[Data entries]
──────

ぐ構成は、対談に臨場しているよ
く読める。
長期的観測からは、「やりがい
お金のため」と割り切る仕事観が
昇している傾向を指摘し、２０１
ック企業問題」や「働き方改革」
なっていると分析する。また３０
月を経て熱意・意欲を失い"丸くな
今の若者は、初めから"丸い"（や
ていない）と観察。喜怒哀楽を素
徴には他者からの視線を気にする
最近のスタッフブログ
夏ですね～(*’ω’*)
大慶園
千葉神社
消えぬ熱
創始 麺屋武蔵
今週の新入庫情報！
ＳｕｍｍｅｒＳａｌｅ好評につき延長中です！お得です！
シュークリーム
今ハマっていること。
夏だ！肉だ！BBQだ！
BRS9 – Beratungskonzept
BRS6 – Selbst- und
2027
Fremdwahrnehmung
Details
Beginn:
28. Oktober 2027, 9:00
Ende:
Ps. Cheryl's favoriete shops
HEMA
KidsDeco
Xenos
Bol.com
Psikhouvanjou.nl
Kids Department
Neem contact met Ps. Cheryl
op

──────

Each of the lines above should be printed again precisely as it reads.

ぐ構成は、対談に臨場しているよ
く読める。
長期的観測からは、「やりがい
お金のため」と割り切る仕事観が
昇している傾向を指摘し、２０１
ック企業問題」や「働き方改革」
なっていると分析する。また３０
月を経て熱意・意欲を失い"丸くな
今の若者は、初めから"丸い"（や
ていない）と観察。喜怒哀楽を素
徴には他者からの視線を気にする
最近のスタッフブログ
夏ですね～(*’ω’*)
大慶園
千葉神社
消えぬ熱
創始 麺屋武蔵
今週の新入庫情報！
ＳｕｍｍｅｒＳａｌｅ好評につき延長中です！お得です！
シュークリーム
今ハマっていること。
夏だ！肉だ！BBQだ！
BRS9 – Beratungskonzept
BRS6 – Selbst- und
2027
Fremdwahrnehmung
Details
Beginn:
28. Oktober 2027, 9:00
Ende:
Ps. Cheryl's favoriete shops
HEMA
KidsDeco
Xenos
Bol.com
Psikhouvanjou.nl
Kids Department
Neem contact met Ps. Cheryl
op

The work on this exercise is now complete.